Where I will need help is to test the beekeeping aspects of the circuit. In other words, to ensure the circuit as designed can detect an hive about to swarm.

Muayad has been very helpful by providing some research (in Czech) regarding the sounds a swarming hive makes. 

It would be very helpful if somebody has a recording of a hive about to swarm.

I'm pretty sure the circuit will work, I'm just not in a position to confirm whether the Apidictor worked as promised - yet. In the event I can get this to work properly, I intend to basically offer the circuit to the world (i.e. free for all).

I understand that not everybody is in a position to assemble and debug a circuit from scratch and 
if it subsequently turns out people want, I'll have a bunch of boards assembled and tested and I'll sell them at basically cost.


----------



## Rob (Mar 29, 2005)

You can put me on your testers (or buyers) list,,I'd love to try that out.As every bloke does I love trying out gadgets and one that can identify swarms is a double bonus.


----------



## Les Evans (Aug 25, 2005)

Hi piccioni,
I was wondering how your Apidictor design was/is working?
I am very interested in building your design,I have looked all over the web looking for one to build and have only found the plans on this site.
I love playing around with electronics and the Apidictor looks like a fun one to build if for anything the enjoyment of building it.

Thank you


----------



## Jack Johnson (Jun 3, 2005)

Piccioni,
I too would like to get on your testers/buyers list for the Apidictor. E-mail me at "jacmar(at)magma(dot)ca" I am more than ready to start building and we could compare notes.

Jack


----------



## db_land (Aug 29, 2003)

Piccioni,
Would your device be capable of detecting bees in a wall or ceiling? If so, I would like to build/buy and try it. Right now I use an old/cheap stethoscope - it's ok but not really suited for the higher frequency bee hum.


----------



## Hill's Hivery (Jan 7, 2005)

Ok....count me in too. I was thinking of building one from the plans on here, but an updated version would be great. I would also be interested in buying the completed board as I have NO knowledge on circuitry.


----------



## dickm (May 19, 2002)

On another thread I posted something I heard at EAS. "Someone", possibly a scientist, made something similar, to measure the wing-beat frequency of the bee. Seems AFB have a faster wing beat. The idea was to pinpoint AFB easily. That's all I know about it.

Dickm


----------



## Michael Bush (Aug 2, 2002)

I'm going to bet small cell bees will beat their wings faster too.
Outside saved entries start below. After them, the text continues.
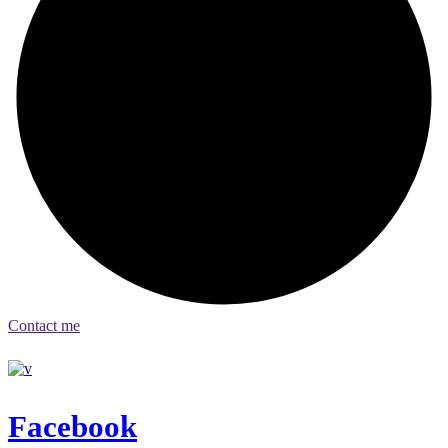
Contact me
Facebook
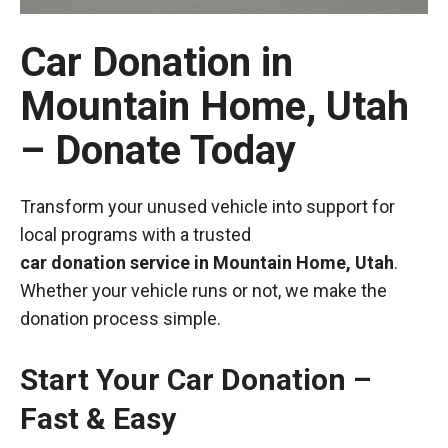
Car Donation in
Mountain Home, Utah
– Donate Today
Transform your unused vehicle into support for
local programs with a trusted
car donation service in Mountain Home, Utah
.
Whether your vehicle runs or not, we make the
donation process simple.
Start Your Car Donation –
Fast & Easy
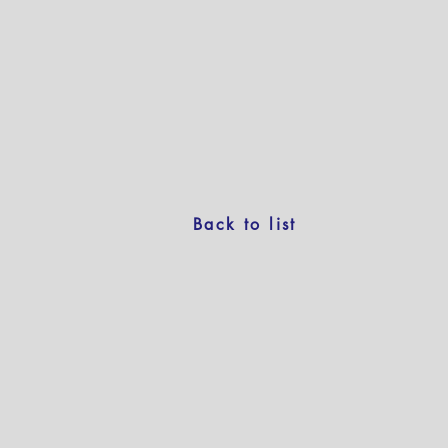
Back to list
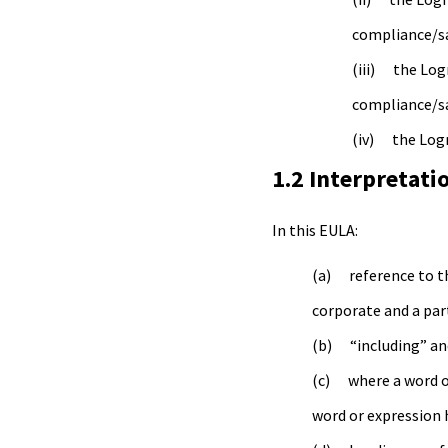
compliance/saf
the Log
compliance/saf
the Log
1.2 Interpretati
In this EULA:
reference to t
corporate and a par
“including” an
where a word o
word or expression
They are almost always just measuring a difference in size.


----------



## Jim Fischer (Jan 5, 2001)

I know a bit about this:

The device claimed to be able to detect EHB from AHB was 
developed by Martin Marietta in 1988. I honestly have 
no idea how good a tool it is, as I don't know anyone who 
has used the device in actual field work, and the patent
(US Patent 4,876,721) likely inhibited people from
using the technique, as to do so without paying
Martin Marietta some sort of license fee would be 
patent infringement.

But I have my doubts about it. There are well-known factors 
that may doom this approach to the scrapheap of "it seemed
like a good idea at the time". Wingbeat frequencies will
vary with temperature, and with "mission".
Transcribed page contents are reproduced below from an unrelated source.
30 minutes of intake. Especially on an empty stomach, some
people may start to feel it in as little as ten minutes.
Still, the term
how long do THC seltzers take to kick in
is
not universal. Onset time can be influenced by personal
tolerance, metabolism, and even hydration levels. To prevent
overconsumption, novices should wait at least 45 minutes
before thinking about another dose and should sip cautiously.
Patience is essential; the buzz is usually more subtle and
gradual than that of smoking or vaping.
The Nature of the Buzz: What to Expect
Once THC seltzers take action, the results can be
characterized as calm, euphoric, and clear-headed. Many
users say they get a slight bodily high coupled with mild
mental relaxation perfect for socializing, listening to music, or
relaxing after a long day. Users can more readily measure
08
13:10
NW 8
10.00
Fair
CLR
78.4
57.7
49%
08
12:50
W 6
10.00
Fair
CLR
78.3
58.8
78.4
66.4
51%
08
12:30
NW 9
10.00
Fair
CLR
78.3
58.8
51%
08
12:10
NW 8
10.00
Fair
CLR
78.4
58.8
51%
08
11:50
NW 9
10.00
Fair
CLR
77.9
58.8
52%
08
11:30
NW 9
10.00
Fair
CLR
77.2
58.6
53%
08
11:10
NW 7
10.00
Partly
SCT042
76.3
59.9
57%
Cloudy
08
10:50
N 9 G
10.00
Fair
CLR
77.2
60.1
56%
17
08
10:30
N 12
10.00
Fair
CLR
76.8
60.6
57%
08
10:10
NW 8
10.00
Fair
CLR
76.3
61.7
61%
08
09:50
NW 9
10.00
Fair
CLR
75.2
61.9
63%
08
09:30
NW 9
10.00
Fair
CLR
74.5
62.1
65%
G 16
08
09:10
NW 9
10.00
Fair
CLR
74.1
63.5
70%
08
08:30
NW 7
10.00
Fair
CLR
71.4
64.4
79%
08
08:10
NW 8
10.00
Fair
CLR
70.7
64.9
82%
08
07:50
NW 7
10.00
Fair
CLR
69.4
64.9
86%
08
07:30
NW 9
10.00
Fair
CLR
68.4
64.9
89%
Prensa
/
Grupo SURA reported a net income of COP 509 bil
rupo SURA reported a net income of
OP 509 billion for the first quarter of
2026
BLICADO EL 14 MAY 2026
Not surprisingly, wingbeat frequency is affected by 
ambient temperature, just as all insect physical 
activities are:
http://www.unlv.edu/faculty/roberts/thermoregulation.htm 

The mere fact that ambient temperature is not even mentioned
by the "inventors" of the patented method reveals that they
ran out and patented before they even understood basic things
about variations in wingbeat frequencies for any one breed of
bees. (Maybe the variation is slight, but even if it is slight,
I would cost all of $5.00 to add a knob to compensate for 
temperature, and narrow down the two frequency ranges to narrower
and perhaps better-separated frequency bands.)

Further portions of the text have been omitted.